EXERCISE AIM
For the listing below, work out the number of lines that hold "funding" and return that number alone.

RAW DATA
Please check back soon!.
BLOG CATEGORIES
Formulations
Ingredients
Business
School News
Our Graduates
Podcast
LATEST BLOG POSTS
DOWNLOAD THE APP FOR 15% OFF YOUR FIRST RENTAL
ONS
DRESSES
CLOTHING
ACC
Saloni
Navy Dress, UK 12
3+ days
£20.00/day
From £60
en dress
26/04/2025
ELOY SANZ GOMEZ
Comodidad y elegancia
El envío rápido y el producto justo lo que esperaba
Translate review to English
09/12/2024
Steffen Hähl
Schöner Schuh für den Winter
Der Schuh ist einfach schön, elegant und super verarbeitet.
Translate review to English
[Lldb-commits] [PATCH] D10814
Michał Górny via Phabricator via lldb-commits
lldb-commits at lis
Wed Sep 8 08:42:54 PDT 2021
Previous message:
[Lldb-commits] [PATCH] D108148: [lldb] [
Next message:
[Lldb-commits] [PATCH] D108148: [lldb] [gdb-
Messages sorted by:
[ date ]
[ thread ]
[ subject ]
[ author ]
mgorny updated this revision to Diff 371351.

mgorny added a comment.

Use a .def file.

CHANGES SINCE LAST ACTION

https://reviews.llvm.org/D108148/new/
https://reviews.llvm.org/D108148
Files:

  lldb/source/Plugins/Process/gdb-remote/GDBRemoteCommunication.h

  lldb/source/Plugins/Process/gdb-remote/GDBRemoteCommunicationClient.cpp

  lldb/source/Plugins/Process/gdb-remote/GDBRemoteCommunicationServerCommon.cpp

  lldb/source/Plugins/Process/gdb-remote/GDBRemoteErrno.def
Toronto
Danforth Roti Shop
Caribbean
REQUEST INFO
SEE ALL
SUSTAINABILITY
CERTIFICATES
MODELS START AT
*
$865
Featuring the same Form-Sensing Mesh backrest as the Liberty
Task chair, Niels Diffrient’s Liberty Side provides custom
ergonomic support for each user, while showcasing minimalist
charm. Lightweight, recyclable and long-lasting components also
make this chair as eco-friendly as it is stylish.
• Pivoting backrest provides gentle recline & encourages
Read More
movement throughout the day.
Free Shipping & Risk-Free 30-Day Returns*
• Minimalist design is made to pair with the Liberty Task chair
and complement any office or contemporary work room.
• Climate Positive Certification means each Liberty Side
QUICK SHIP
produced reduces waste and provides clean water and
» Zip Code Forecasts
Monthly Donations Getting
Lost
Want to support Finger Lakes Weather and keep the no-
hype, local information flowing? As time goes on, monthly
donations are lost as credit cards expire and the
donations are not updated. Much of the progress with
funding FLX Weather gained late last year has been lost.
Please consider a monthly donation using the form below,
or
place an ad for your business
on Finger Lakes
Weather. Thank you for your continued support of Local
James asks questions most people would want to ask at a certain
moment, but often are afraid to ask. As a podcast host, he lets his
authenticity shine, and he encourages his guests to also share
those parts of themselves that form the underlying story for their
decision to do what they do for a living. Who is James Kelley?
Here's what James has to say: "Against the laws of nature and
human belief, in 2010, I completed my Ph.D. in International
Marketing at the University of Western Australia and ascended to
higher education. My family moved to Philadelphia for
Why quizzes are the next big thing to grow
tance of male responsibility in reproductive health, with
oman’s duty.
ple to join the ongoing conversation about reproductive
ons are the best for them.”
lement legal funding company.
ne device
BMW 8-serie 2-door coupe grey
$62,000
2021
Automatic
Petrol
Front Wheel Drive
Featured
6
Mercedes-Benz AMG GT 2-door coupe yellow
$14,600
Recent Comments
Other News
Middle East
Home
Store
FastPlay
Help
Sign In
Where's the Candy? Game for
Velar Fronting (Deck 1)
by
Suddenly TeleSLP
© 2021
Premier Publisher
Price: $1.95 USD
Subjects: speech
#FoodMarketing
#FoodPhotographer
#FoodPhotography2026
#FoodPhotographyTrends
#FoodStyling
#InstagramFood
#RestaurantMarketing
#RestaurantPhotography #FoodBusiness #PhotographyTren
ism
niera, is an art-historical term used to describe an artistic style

RESULT BELOW
2